So I am taking an introductory course in Special Relativity. In my book the spacetime 4-vector is defined as: $$X= \begin{bmatrix}ct \\ x \\ y \\ z \end{bmatrix}$$. Then the book proceeds to say that the squared length of a 4-vector is given by: $$|X|^2 = x^2+y^2+z^2- c^2t^2$$
Now what I don't understand why there is a negative term $-c^2t^2$, isn't the length of a vector defined as the square root of the sum of each component?
On
The length $|X|^2=x^2+y^2+z^2+c^2t^2$ that you’re familiar with is the vector’s length in a Euclidean geometry. The geometry of spacetime in S.R. is non-Euclidean, though, and is basically defined by the metric given in your book. (BTW, calling this a “length” seems a bit off to me since $x^2+y^2+z^2-c^2t^2$ can be negative.)

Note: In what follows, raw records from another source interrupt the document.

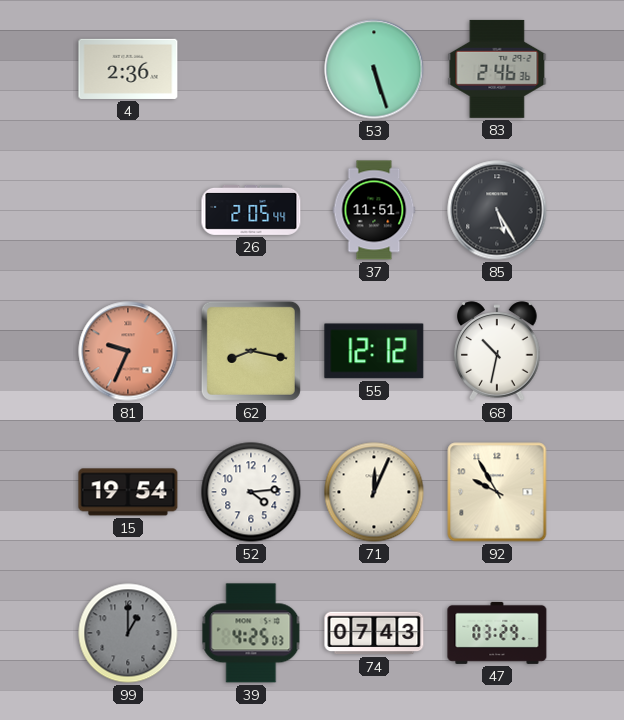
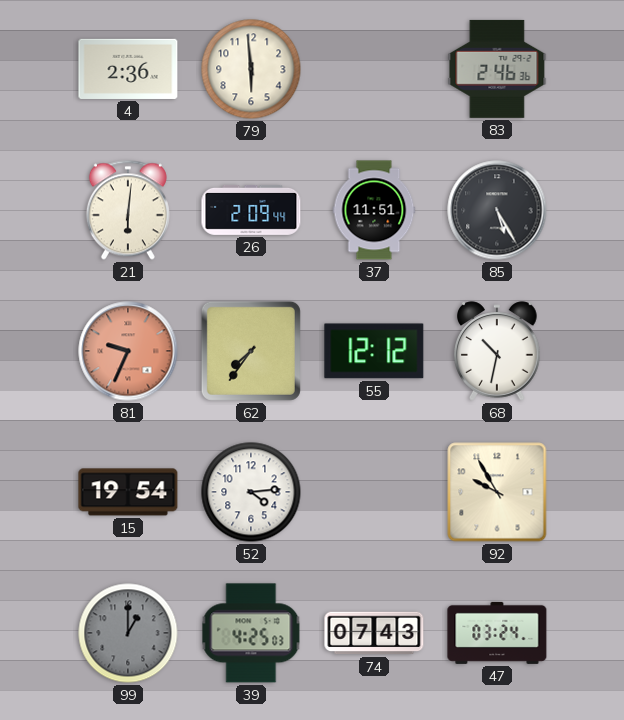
79: none -> 5:59
53: 5:27 -> none
21: none -> 6:01
26: 2:05 -> 2:09
62: 8:17 -> 7:36
71: 12:04 -> none
47: 03:29 -> 03:24
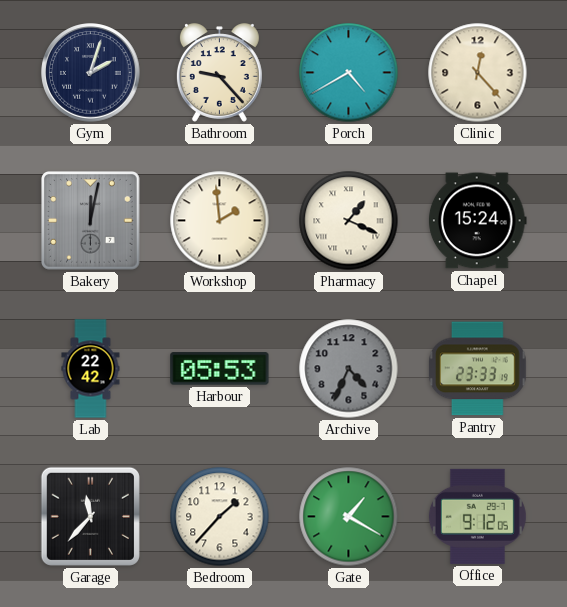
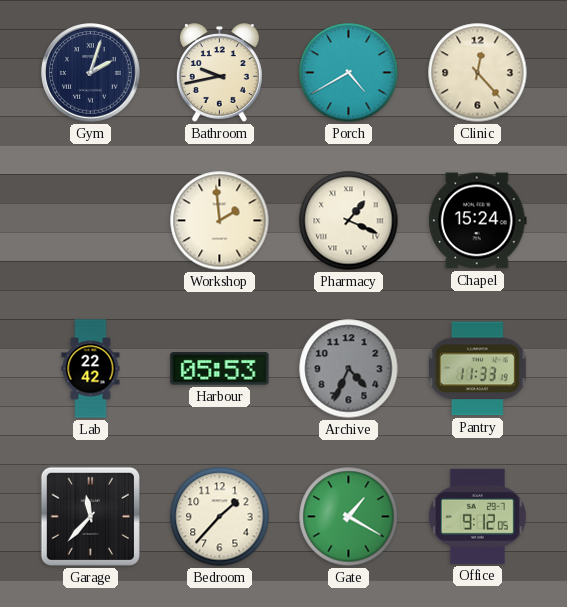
Bathroom: 9:23 -> 9:43
Bakery: 12:02 -> none
Pantry: 23:33 -> 11:33
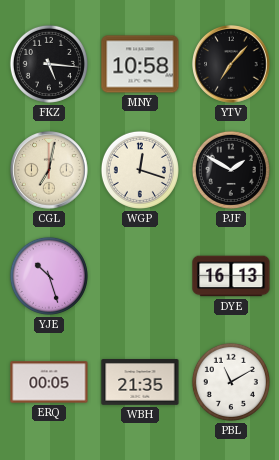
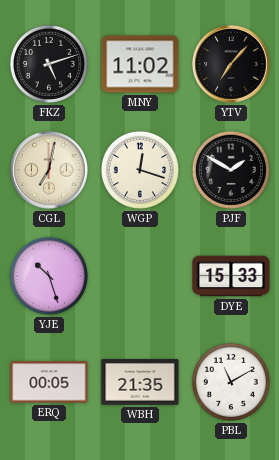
FKZ: 5:16 -> 5:12
MNY: 10:58 -> 11:02
DYE: 16:13 -> 15:33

This metric is the result of works of a mathematician named Minkowski. He observed that the following metric$$\Delta S^2=\Delta x^2+\Delta y^2+\Delta z^2-c^2\Delta t^2$$is invariant under Lorentz transformation which connects two inertial frames. Each event namely $P$ carries a light cone with itself which is given by$$\Delta x^2+\Delta y^2+\Delta z^2=c^2\Delta t^2$$The events right on the cone are those who can be connected to event $P$ through a light signal. Inside the cone, are those events that can be connected to event $P$ with less that speed of light. There is a very good explanation in Wolfgang Rindler's Relativity: Special, General and Cosmological (which I found it very useful). Hope it also helps you on 4-vectors and 4-tensors.